Sunday 1 April 2012

Marketing and rioting

These are some recommendations from the newly published report on the 2011 riots in England, with my comments.

"Better information should be provided to parents and schools about marketing techniques and the way they seek to influence behaviour. The Panel recommends that the Advertising Standards Authority make the impact of advertising and branding techniques on young people a feature of its new school education programme to raise resilience amongst children."

So the ASA should go into schools to educate young people how not to be [unduly] influenced by  marketing trechniques.

"Communities are concerned about the aggressive marketing by brands to young people, who often cannot afford their products. The Panel recommends that the Advertising Standards Authority incorporate commercialism and materialism into their engagement work with young people and take action on the findings."

Right - so marketing to people who can't afford to buy a product is going to entice them into stealing it instead, so the ASA  needs to step in and tell them about commercialsm and materialism, which are the very lifeblood of advertising/marketing.

"Children must be protected from excessive marketing, whilst supporting business and not harming commerce. We also recommend that the Government appoint an independent champion to manage a dialogue between Government and big Brands to further this debate"

What, they should market things just to make children buy them if they can afford them, but not enough to make them steal them? Rather than there not being excessive marketing, we should protect children from it?

Are the report writers blinkered as to what marketing/advertising is? It is a deliberate attempt to get people to buy things by getting them to want them and/or believe they need them. There's an almighty paradox if we accept advertising/marketing, but also educate children in how not to succumb to it. It's analagous to teaching them how to get hit less painfully instead of stopping the hitting. Marketing and advertising are not natural forces like the weather. They're something we deliberately do

In the current system, if the effects of marketing are mitigated, the amount of the product consumed will fall and this will lead to less work making it and so less ability by workers to consume products. It's called cyclic consumption and it's a massive problem.

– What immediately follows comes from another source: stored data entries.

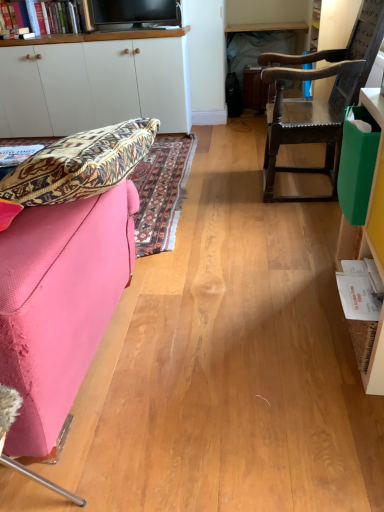 The image size is (384, 512). I want to click on unoccupied space behind green plastic bag at right, arranged as the first cabinetry when viewed from the right, so click(x=296, y=249). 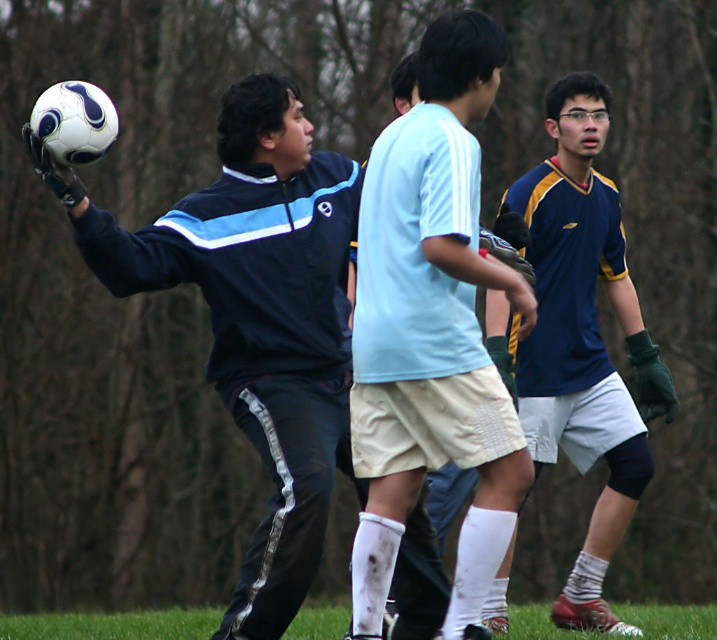 Question: Observing the image, what is the correct spatial positioning of light blue jersey at center in reference to blue jersey at right?

Choices:
 (A) left
 (B) right

Answer: (A)

Question: Is light blue jersey at center closer to the viewer compared to blue jersey at right?

Choices:
 (A) yes
 (B) no

Answer: (A)

Question: Which of the following is the closest to the observer?

Choices:
 (A) (419, 355)
 (B) (607, 372)
 (C) (298, 179)
 (D) (24, 627)

Answer: (A)

Question: Does light blue jersey at center appear under blue jersey at right?

Choices:
 (A) yes
 (B) no

Answer: (B)

Question: Which point appears farthest from the camera in this image?

Choices:
 (A) (574, 102)
 (B) (505, 54)

Answer: (A)

Question: Based on their relative distances, which object is nearer to the blue jersey at right?

Choices:
 (A) matte black jacket at center
 (B) green grass at lower center

Answer: (A) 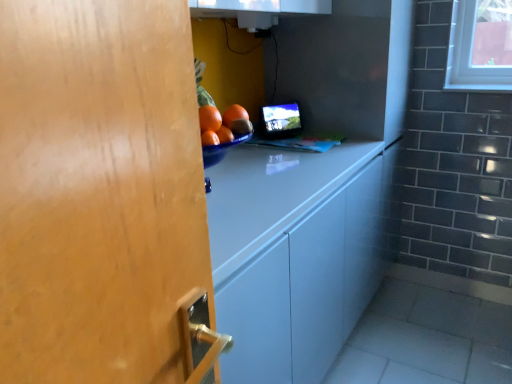 The width and height of the screenshot is (512, 384). In order to click on free location in front of matte black monitor at center in this screenshot , I will do `click(268, 147)`. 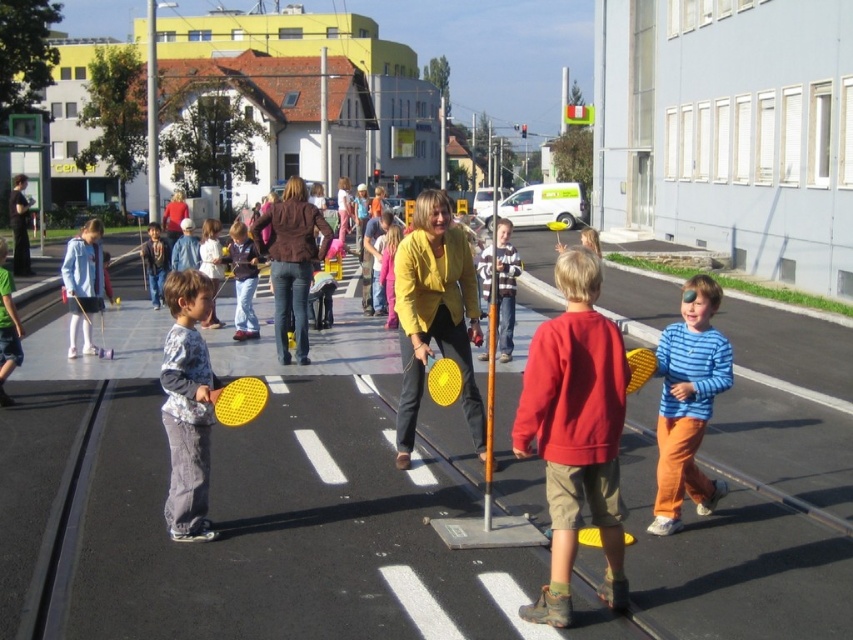 Who is lower down, yellow matte jacket at center or brushed metal pole at upper center?

Positioned lower is yellow matte jacket at center.

Measure the distance between yellow matte jacket at center and camera.

6.05 meters

Image resolution: width=853 pixels, height=640 pixels. I want to click on yellow matte jacket at center, so click(x=434, y=316).

Which of these two, matte brown jacket at center or brushed metal pole at upper center, stands shorter?

With less height is matte brown jacket at center.

Who is more forward, (x=271, y=284) or (x=151, y=157)?

Point (x=271, y=284) is more forward.

Between point (311, 272) and point (148, 51), which one is positioned in front?

Point (311, 272) is in front.

Where is `matte brown jacket at center`? This screenshot has height=640, width=853. matte brown jacket at center is located at coordinates (291, 260).

Is brushed metal pole at upper center closer to the viewer compared to black fabric jacket at left?

No, brushed metal pole at upper center is behind black fabric jacket at left.

Between brushed metal pole at upper center and black fabric jacket at left, which one appears on the left side from the viewer's perspective?

From the viewer's perspective, brushed metal pole at upper center appears more on the left side.

Does point (155, 90) lie behind point (18, 243)?

That is True.

At what (x,y) coordinates should I click in order to perform the action: click on brushed metal pole at upper center. Please return your answer as a coordinate pair (x, y). Looking at the image, I should click on (151, 115). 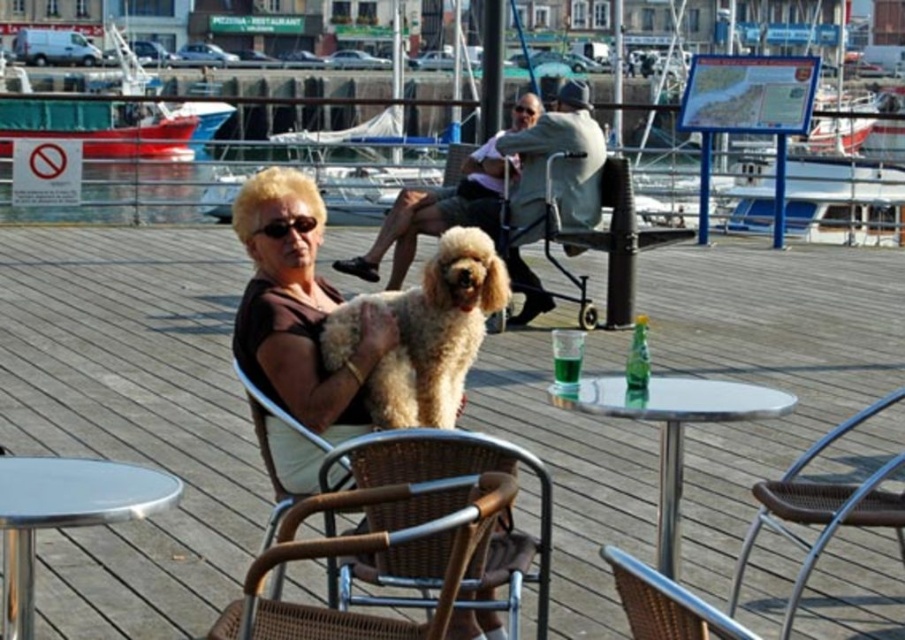 Question: Does brown wicker chair at center have a larger size compared to green glass bottle at lower right?

Choices:
 (A) no
 (B) yes

Answer: (B)

Question: Can you confirm if brown wicker chair at center is positioned to the right of shiny metallic table at center?

Choices:
 (A) yes
 (B) no

Answer: (B)

Question: Which point is closer to the camera?

Choices:
 (A) (302, 420)
 (B) (684, 387)
 (C) (331, 336)
 (D) (649, 620)

Answer: (D)

Question: Can you confirm if brown wicker chair at center is positioned to the right of polished stainless steel table at lower left?

Choices:
 (A) no
 (B) yes

Answer: (B)

Question: Based on their relative distances, which object is nearer to the woven wicker chair at center?

Choices:
 (A) light brown fabric chair at center
 (B) brown wicker chair at center
 (C) shiny metallic table at center
 (D) green glass bottle at lower right

Answer: (B)

Question: Among these objects, which one is farthest from the camera?

Choices:
 (A) brown wicker chair at center
 (B) polished stainless steel table at lower left
 (C) light brown fabric chair at center

Answer: (C) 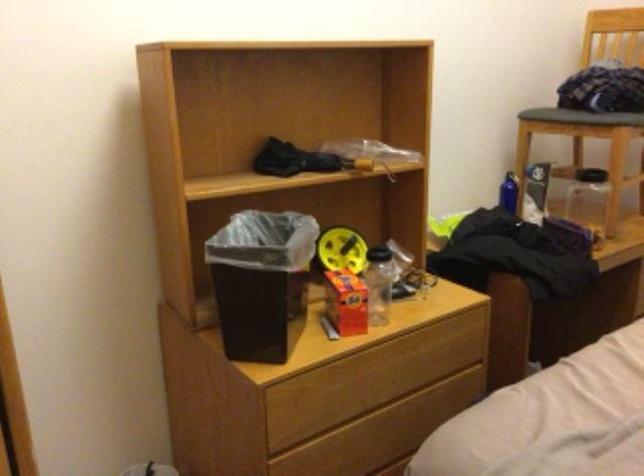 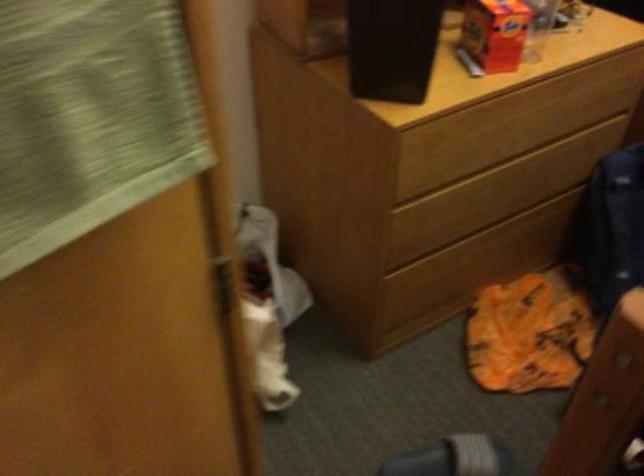 What movement of the cameraman would produce the second image?

The cameraman walked toward left, forward. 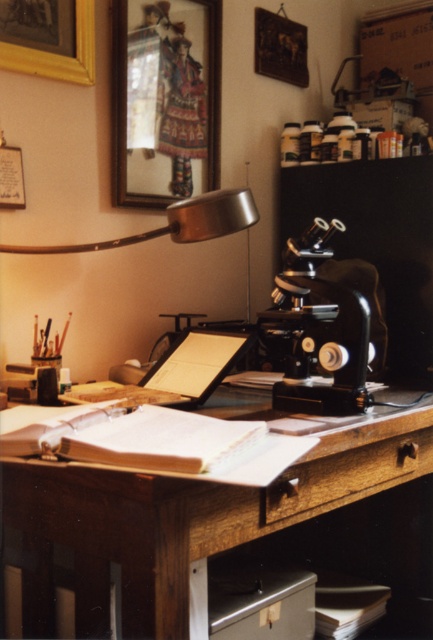 Is wooden framed picture at upper left positioned in front of black metal microscope at center?

No.

Can you confirm if wooden framed picture at upper left is positioned to the right of black metal microscope at center?

No, wooden framed picture at upper left is not to the right of black metal microscope at center.

Is point (161, 198) closer to camera compared to point (336, 353)?

That is False.

Image resolution: width=433 pixels, height=640 pixels. What are the coordinates of `wooden framed picture at upper left` in the screenshot? It's located at (165, 99).

Describe the element at coordinates (187, 520) in the screenshot. I see `brown wooden table at center` at that location.

Can you confirm if brown wooden table at center is smaller than gold wooden picture frame at upper left?

Incorrect, brown wooden table at center is not smaller in size than gold wooden picture frame at upper left.

Is point (197, 584) farther from viewer compared to point (77, 44)?

That is False.

Find the location of a particular element. The image size is (433, 640). brown wooden table at center is located at coordinates (187, 520).

Does wooden framed picture at upper left appear under gold wooden picture frame at upper left?

Yes, wooden framed picture at upper left is below gold wooden picture frame at upper left.

How far apart are wooden framed picture at upper left and gold wooden picture frame at upper left?

wooden framed picture at upper left is 24.27 centimeters from gold wooden picture frame at upper left.

Is point (157, 124) more distant than point (12, 52)?

Yes.

This screenshot has width=433, height=640. I want to click on wooden framed picture at upper left, so click(165, 99). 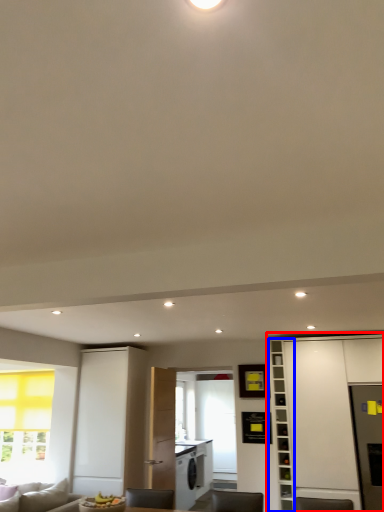 Question: Which object is closer to the camera taking this photo, cabinetry (highlighted by a red box) or bookshelf (highlighted by a blue box)?

Choices:
 (A) cabinetry
 (B) bookshelf

Answer: (A) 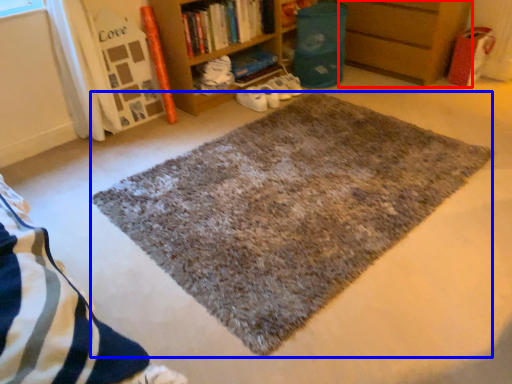 Question: Which of the following is the closest to the observer, shelf (highlighted by a red box) or mat (highlighted by a blue box)?

Choices:
 (A) shelf
 (B) mat

Answer: (B) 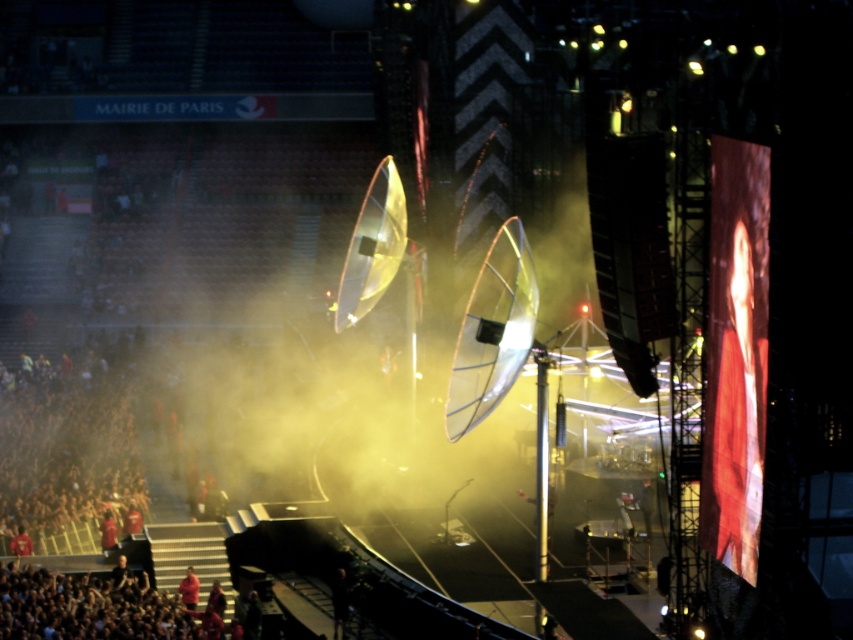 You are a stage designer planning to add a new visual element to the concert stage. You have two options for placement based on the current setup. The first option is to place a large LED screen where the red fabric crowd at lower left is currently located. The second option is to place it where the matte red shirt at center is. Considering the size of the existing elements, which location would allow the LED screen to be more visible to the audience in the upper seating area?

The red fabric crowd at lower left is smaller than the matte red shirt at center, so placing the LED screen where the matte red shirt at center is located would provide a larger space and thus better visibility for the audience in the upper seating area.

You are a stagehand at the concert and you need to place a new spotlight. The coordinates given are point [86,608]. Based on the scene description, where would this point be located?

Point [86,608] corresponds to the red fabric crowd at lower left.

You are standing at the center of the arena and want to move towards the red fabric crowd at lower left. Based on their position, which direction should you head?

The red fabric crowd at lower left is located at point [86,608], so you should head towards the lower left direction from the center of the arena. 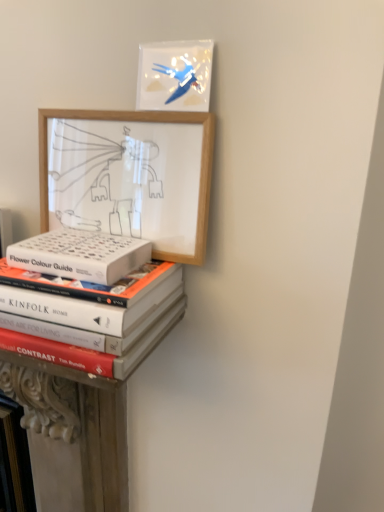 Question: Is wooden picture frame at upper left, the 1th picture frame in the bottom-to-top sequence, surrounded by white matte book at center?

Choices:
 (A) no
 (B) yes

Answer: (A)

Question: Can you confirm if white matte book at center is smaller than wooden picture frame at upper left, the 2th picture frame when ordered from top to bottom?

Choices:
 (A) no
 (B) yes

Answer: (B)

Question: Is white matte book at center at the right side of wooden picture frame at upper left, the 2th picture frame when ordered from top to bottom?

Choices:
 (A) no
 (B) yes

Answer: (A)

Question: Considering the relative sizes of white matte book at center and wooden picture frame at upper left, the 2th picture frame when ordered from top to bottom, in the image provided, is white matte book at center bigger than wooden picture frame at upper left, the 2th picture frame when ordered from top to bottom,?

Choices:
 (A) yes
 (B) no

Answer: (B)

Question: From the image's perspective, is white matte book at center located above wooden picture frame at upper left, the 2th picture frame when ordered from top to bottom?

Choices:
 (A) yes
 (B) no

Answer: (B)

Question: Is the surface of white matte book at center in direct contact with wooden picture frame at upper left, the 2th picture frame when ordered from top to bottom?

Choices:
 (A) yes
 (B) no

Answer: (B)

Question: Could you tell me if hardcover books at lower left is turned towards white matte book at center?

Choices:
 (A) yes
 (B) no

Answer: (B)

Question: Considering the relative sizes of hardcover books at lower left and white matte book at center in the image provided, is hardcover books at lower left smaller than white matte book at center?

Choices:
 (A) yes
 (B) no

Answer: (B)

Question: Is hardcover books at lower left taller than white matte book at center?

Choices:
 (A) yes
 (B) no

Answer: (A)

Question: Considering the relative positions of hardcover books at lower left and white matte book at center in the image provided, is hardcover books at lower left to the right of white matte book at center from the viewer's perspective?

Choices:
 (A) no
 (B) yes

Answer: (A)

Question: Is hardcover books at lower left turned away from white matte book at center?

Choices:
 (A) yes
 (B) no

Answer: (B)

Question: Is hardcover books at lower left far from white matte book at center?

Choices:
 (A) yes
 (B) no

Answer: (B)

Question: Is there a large distance between white matte book at center and hardcover books at lower left?

Choices:
 (A) yes
 (B) no

Answer: (B) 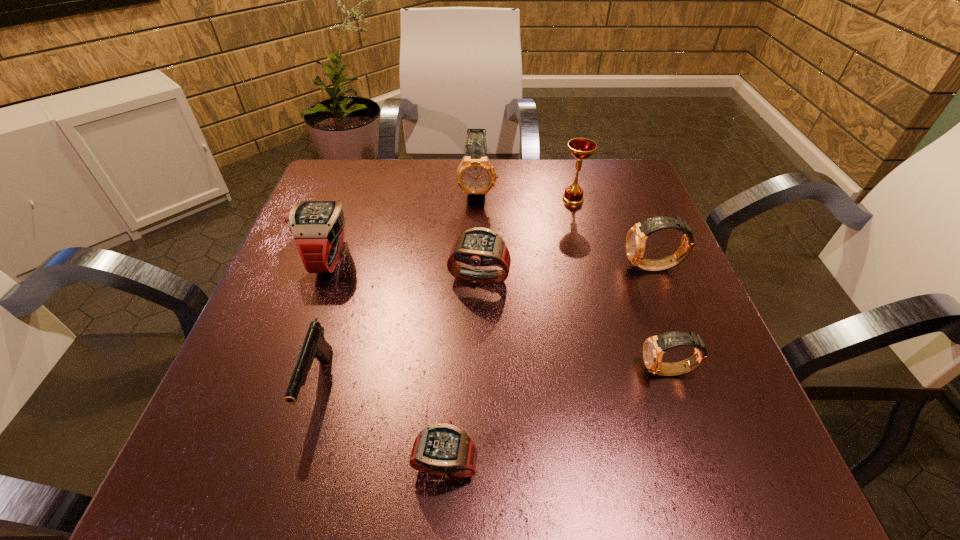 I want to click on vacant region located 0.160m on the face of the fifth farthest watch, so click(x=544, y=372).

Image resolution: width=960 pixels, height=540 pixels. I want to click on free space located on the face of the fifth farthest watch, so click(568, 372).

This screenshot has height=540, width=960. I want to click on free space located at the muzzle of the pistol, so click(x=294, y=469).

The height and width of the screenshot is (540, 960). What are the coordinates of `vacant area situated 0.200m on the right of the shortest watch` in the screenshot? It's located at (620, 465).

Where is `watch present at the far edge`? Image resolution: width=960 pixels, height=540 pixels. watch present at the far edge is located at coordinates (475, 176).

Where is `chalice at the far edge`? The height and width of the screenshot is (540, 960). chalice at the far edge is located at coordinates (581, 148).

Identify the location of object positioned at the near edge. The height and width of the screenshot is (540, 960). (444, 449).

Identify the location of watch at the left edge. The width and height of the screenshot is (960, 540). (317, 227).

Locate an element on the screen. pistol that is positioned at the left edge is located at coordinates (315, 346).

Where is `chalice that is at the right edge`? chalice that is at the right edge is located at coordinates (581, 148). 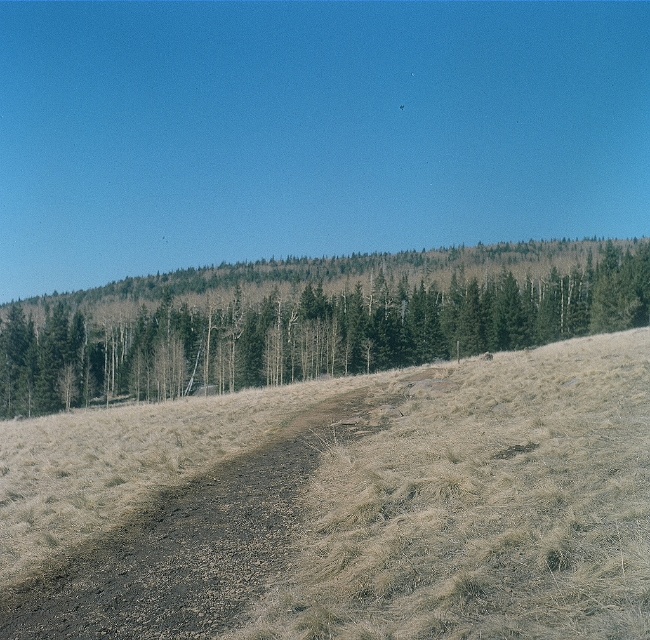 Measure the distance from green matte trees at upper center to brown dirt track at center.

340.79 feet

Which of these two, green matte trees at upper center or brown dirt track at center, stands taller?

Standing taller between the two is green matte trees at upper center.

What do you see at coordinates (306, 323) in the screenshot? The height and width of the screenshot is (640, 650). I see `green matte trees at upper center` at bounding box center [306, 323].

Image resolution: width=650 pixels, height=640 pixels. In order to click on green matte trees at upper center in this screenshot , I will do coord(306,323). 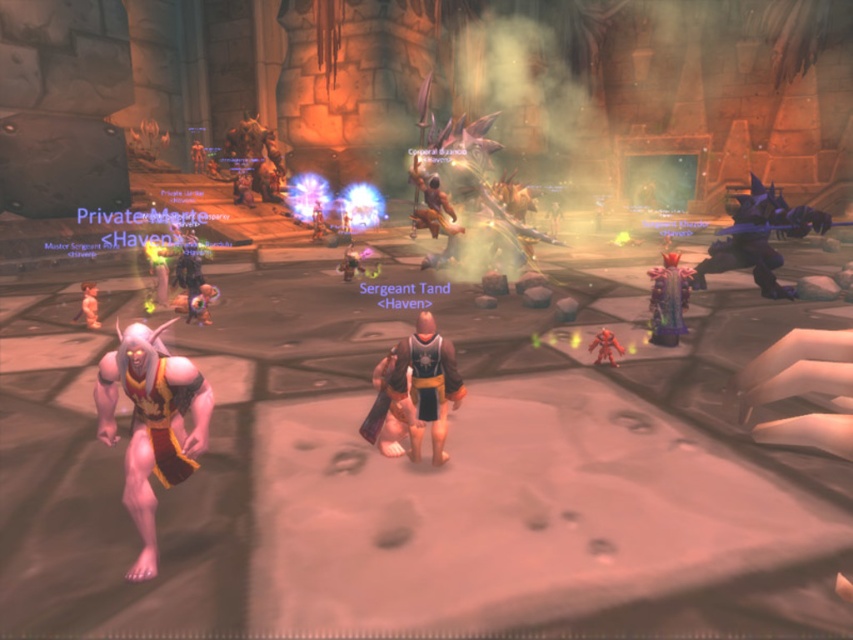 You are a character in this MMORPG dungeon. You see the shiny blue armor at right and the shiny plastic toy at center. Which item should you pick up first if you want to collect the larger item first?

The shiny blue armor at right is bigger than the shiny plastic toy at center, so you should pick up the shiny blue armor at right first. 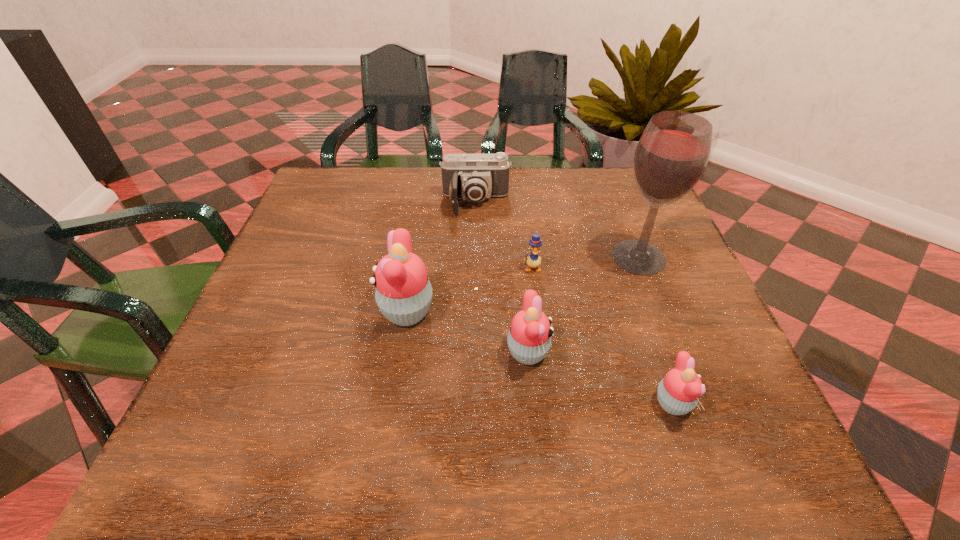 All cupcakes are currently evenly spaced. To continue this pattern, where would you add another cupcake on the left? Please point out a vacant spot. Please provide its 2D coordinates. Your answer should be formatted as a tuple, i.e. [(x, y)], where the tuple contains the x and y coordinates of a point satisfying the conditions above.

We have to keep consuming to keep economic growth going, but we can't keep consuming stuff as we haven't got an infinite amount of it. The answer is to abandon the riduculous concept of economic growth as we know it and start working on meeting human needs sustainably.

What is wrong with the idea of making the meeting of human needs, especially basic ones, our priority as a planet of humans? Obviously we have to do so using only the finite resources available to us. Therefor it seems logical to conserve those resources so that we can support the maximumm population that is scientifically possible. That's a Resouce Based Economy in a nutshell.

There's a basic human need for protection from the elements/environment, and clothes and shoes are likely to be a way to provide this need, I touched before (http://colins-rbe.blogspot.co.uk/2011/08/irreducible-human-need.html) on Amartya Sen's Capability Approach. When advertisers make people crave the latest pair of trainers, they are not trying to appeal to their need to protect their feet and skeleton from the effects of walking and running,  but to higher order needs for feelings of self-worth, acceptance, etc, and suggesting that buying a product or products will help meet that need. But it won't.